Exercise description: Transcribe the records in full, keeping every word exactly as given.

Records from a data collection
>>>

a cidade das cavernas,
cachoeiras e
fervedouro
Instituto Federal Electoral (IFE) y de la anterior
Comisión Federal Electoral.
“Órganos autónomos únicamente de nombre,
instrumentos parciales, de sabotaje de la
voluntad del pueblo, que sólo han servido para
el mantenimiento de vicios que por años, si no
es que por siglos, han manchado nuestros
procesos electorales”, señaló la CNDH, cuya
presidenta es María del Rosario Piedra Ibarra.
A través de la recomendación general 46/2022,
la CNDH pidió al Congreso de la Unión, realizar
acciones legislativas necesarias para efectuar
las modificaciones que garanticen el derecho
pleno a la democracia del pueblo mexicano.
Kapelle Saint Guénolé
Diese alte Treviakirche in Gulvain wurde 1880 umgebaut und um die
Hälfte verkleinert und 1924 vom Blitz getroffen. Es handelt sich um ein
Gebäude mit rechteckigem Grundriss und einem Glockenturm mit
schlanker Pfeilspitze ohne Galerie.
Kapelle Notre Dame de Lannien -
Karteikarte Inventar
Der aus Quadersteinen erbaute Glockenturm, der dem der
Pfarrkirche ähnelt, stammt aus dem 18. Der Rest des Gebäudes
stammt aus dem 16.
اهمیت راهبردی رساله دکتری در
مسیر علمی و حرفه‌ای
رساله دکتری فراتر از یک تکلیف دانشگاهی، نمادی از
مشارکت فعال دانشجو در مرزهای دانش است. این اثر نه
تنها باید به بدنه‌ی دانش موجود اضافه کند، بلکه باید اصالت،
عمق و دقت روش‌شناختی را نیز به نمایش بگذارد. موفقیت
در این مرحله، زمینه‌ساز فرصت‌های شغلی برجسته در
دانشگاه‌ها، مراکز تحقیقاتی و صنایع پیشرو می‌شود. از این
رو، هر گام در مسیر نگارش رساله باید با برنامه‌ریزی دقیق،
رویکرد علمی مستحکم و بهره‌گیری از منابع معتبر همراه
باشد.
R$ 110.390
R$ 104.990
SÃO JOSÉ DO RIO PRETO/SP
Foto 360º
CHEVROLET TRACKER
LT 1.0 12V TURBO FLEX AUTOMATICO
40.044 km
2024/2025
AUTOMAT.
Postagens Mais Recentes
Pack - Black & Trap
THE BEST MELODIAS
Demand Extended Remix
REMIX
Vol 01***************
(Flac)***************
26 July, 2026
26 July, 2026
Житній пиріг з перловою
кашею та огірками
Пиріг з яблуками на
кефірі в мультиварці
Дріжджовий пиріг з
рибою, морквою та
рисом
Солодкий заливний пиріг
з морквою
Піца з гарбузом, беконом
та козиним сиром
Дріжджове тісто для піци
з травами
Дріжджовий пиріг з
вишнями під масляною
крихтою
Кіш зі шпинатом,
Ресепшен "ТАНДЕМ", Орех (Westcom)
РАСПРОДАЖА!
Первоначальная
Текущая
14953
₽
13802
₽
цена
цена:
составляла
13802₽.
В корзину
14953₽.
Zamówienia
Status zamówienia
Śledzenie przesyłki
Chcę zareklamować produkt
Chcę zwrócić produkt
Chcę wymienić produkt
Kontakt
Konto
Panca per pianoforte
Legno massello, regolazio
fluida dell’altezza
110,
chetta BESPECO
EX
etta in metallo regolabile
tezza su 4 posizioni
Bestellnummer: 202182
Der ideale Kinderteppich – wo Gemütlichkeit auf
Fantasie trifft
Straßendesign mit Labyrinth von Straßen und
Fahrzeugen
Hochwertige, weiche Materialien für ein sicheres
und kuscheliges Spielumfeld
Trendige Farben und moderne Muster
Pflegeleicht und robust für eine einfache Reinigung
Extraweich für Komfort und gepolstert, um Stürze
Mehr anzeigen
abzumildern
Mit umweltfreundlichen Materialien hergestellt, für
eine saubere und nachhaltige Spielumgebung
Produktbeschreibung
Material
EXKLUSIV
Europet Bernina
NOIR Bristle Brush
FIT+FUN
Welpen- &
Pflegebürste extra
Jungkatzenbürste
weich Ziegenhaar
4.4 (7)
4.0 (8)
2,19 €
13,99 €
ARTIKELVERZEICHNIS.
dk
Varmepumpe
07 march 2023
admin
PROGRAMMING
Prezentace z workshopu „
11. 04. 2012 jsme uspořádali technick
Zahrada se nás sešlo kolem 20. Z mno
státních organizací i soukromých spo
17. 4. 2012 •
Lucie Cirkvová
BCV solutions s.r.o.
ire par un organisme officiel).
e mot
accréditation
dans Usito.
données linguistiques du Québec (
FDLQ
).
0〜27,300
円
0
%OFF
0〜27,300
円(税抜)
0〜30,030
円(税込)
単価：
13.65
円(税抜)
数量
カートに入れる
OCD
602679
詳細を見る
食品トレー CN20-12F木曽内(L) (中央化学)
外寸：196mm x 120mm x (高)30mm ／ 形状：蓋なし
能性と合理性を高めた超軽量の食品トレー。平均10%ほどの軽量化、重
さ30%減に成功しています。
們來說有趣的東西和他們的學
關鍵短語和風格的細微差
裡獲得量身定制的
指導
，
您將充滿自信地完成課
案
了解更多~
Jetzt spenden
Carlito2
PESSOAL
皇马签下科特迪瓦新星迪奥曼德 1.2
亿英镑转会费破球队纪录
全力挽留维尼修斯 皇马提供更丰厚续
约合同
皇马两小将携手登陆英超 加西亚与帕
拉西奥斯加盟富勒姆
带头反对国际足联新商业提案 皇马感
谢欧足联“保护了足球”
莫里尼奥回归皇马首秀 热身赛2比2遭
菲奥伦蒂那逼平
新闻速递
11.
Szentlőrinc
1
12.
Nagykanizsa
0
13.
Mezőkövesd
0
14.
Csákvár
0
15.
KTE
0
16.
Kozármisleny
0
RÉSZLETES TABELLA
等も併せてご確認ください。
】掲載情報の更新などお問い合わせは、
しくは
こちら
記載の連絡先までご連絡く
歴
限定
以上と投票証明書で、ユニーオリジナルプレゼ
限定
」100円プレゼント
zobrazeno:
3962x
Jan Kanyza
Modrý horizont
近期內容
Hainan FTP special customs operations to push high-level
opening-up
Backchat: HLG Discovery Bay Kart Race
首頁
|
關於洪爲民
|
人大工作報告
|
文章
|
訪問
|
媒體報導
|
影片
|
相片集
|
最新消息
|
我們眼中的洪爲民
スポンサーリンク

<<<

Expected answer:
a cidade das cavernas,
cachoeiras e
fervedouro
Instituto Federal Electoral (IFE) y de la anterior
Comisión Federal Electoral.
“Órganos autónomos únicamente de nombre,
instrumentos parciales, de sabotaje de la
voluntad del pueblo, que sólo han servido para
el mantenimiento de vicios que por años, si no
es que por siglos, han manchado nuestros
procesos electorales”, señaló la CNDH, cuya
presidenta es María del Rosario Piedra Ibarra.
A través de la recomendación general 46/2022,
la CNDH pidió al Congreso de la Unión, realizar
acciones legislativas necesarias para efectuar
las modificaciones que garanticen el derecho
pleno a la democracia del pueblo mexicano.
Kapelle Saint Guénolé
Diese alte Treviakirche in Gulvain wurde 1880 umgebaut und um die
Hälfte verkleinert und 1924 vom Blitz getroffen. Es handelt sich um ein
Gebäude mit rechteckigem Grundriss und einem Glockenturm mit
schlanker Pfeilspitze ohne Galerie.
Kapelle Notre Dame de Lannien -
Karteikarte Inventar
Der aus Quadersteinen erbaute Glockenturm, der dem der
Pfarrkirche ähnelt, stammt aus dem 18. Der Rest des Gebäudes
stammt aus dem 16.
اهمیت راهبردی رساله دکتری در
مسیر علمی و حرفه‌ای
رساله دکتری فراتر از یک تکلیف دانشگاهی، نمادی از
مشارکت فعال دانشجو در مرزهای دانش است. این اثر نه
تنها باید به بدنه‌ی دانش موجود اضافه کند، بلکه باید اصالت،
عمق و دقت روش‌شناختی را نیز به نمایش بگذارد. موفقیت
در این مرحله، زمینه‌ساز فرصت‌های شغلی برجسته در
دانشگاه‌ها، مراکز تحقیقاتی و صنایع پیشرو می‌شود. از این
رو، هر گام در مسیر نگارش رساله باید با برنامه‌ریزی دقیق،
رویکرد علمی مستحکم و بهره‌گیری از منابع معتبر همراه
باشد.
R$ 110.390
R$ 104.990
SÃO JOSÉ DO RIO PRETO/SP
Foto 360º
CHEVROLET TRACKER
LT 1.0 12V TURBO FLEX AUTOMATICO
40.044 km
2024/2025
AUTOMAT.
Postagens Mais Recentes
Pack - Black & Trap
THE BEST MELODIAS
Demand Extended Remix
REMIX
Vol 01***************
(Flac)***************
26 July, 2026
26 July, 2026
Житній пиріг з перловою
кашею та огірками
Пиріг з яблуками на
кефірі в мультиварці
Дріжджовий пиріг з
рибою, морквою та
рисом
Солодкий заливний пиріг
з морквою
Піца з гарбузом, беконом
та козиним сиром
Дріжджове тісто для піци
з травами
Дріжджовий пиріг з
вишнями під масляною
крихтою
Кіш зі шпинатом,
Ресепшен "ТАНДЕМ", Орех (Westcom)
РАСПРОДАЖА!
Первоначальная
Текущая
14953
₽
13802
₽
цена
цена:
составляла
13802₽.
В корзину
14953₽.
Zamówienia
Status zamówienia
Śledzenie przesyłki
Chcę zareklamować produkt
Chcę zwrócić produkt
Chcę wymienić produkt
Kontakt
Konto
Panca per pianoforte
Legno massello, regolazio
fluida dell’altezza
110,
chetta BESPECO
EX
etta in metallo regolabile
tezza su 4 posizioni
Bestellnummer: 202182
Der ideale Kinderteppich – wo Gemütlichkeit auf
Fantasie trifft
Straßendesign mit Labyrinth von Straßen und
Fahrzeugen
Hochwertige, weiche Materialien für ein sicheres
und kuscheliges Spielumfeld
Trendige Farben und moderne Muster
Pflegeleicht und robust für eine einfache Reinigung
Extraweich für Komfort und gepolstert, um Stürze
Mehr anzeigen
abzumildern
Mit umweltfreundlichen Materialien hergestellt, für
eine saubere und nachhaltige Spielumgebung
Produktbeschreibung
Material
EXKLUSIV
Europet Bernina
NOIR Bristle Brush
FIT+FUN
Welpen- &
Pflegebürste extra
Jungkatzenbürste
weich Ziegenhaar
4.4 (7)
4.0 (8)
2,19 €
13,99 €
ARTIKELVERZEICHNIS.
dk
Varmepumpe
07 march 2023
admin
PROGRAMMING
Prezentace z workshopu „
11. 04. 2012 jsme uspořádali technick
Zahrada se nás sešlo kolem 20. Z mno
státních organizací i soukromých spo
17. 4. 2012 •
Lucie Cirkvová
BCV solutions s.r.o.
ire par un organisme officiel).
e mot
accréditation
dans Usito.
données linguistiques du Québec (
FDLQ
).
0〜27,300
円
0
%OFF
0〜27,300
円(税抜)
0〜30,030
円(税込)
単価：
13.65
円(税抜)
数量
カートに入れる
OCD
602679
詳細を見る
食品トレー CN20-12F木曽内(L) (中央化学)
外寸：196mm x 120mm x (高)30mm ／ 形状：蓋なし
能性と合理性を高めた超軽量の食品トレー。平均10%ほどの軽量化、重
さ30%減に成功しています。
們來說有趣的東西和他們的學
關鍵短語和風格的細微差
裡獲得量身定制的
指導
，
您將充滿自信地完成課
案
了解更多~
Jetzt spenden
Carlito2
PESSOAL
皇马签下科特迪瓦新星迪奥曼德 1.2
亿英镑转会费破球队纪录
全力挽留维尼修斯 皇马提供更丰厚续
约合同
皇马两小将携手登陆英超 加西亚与帕
拉西奥斯加盟富勒姆
带头反对国际足联新商业提案 皇马感
谢欧足联“保护了足球”
莫里尼奥回归皇马首秀 热身赛2比2遭
菲奥伦蒂那逼平
新闻速递
11.
Szentlőrinc
1
12.
Nagykanizsa
0
13.
Mezőkövesd
0
14.
Csákvár
0
15.
KTE
0
16.
Kozármisleny
0
RÉSZLETES TABELLA
等も併せてご確認ください。
】掲載情報の更新などお問い合わせは、
しくは
こちら
記載の連絡先までご連絡く
歴
限定
以上と投票証明書で、ユニーオリジナルプレゼ
限定
」100円プレゼント
zobrazeno:
3962x
Jan Kanyza
Modrý horizont
近期內容
Hainan FTP special customs operations to push high-level
opening-up
Backchat: HLG Discovery Bay Kart Race
首頁
|
關於洪爲民
|
人大工作報告
|
文章
|
訪問
|
媒體報導
|
影片
|
相片集
|
最新消息
|
我們眼中的洪爲民
スポンサーリンク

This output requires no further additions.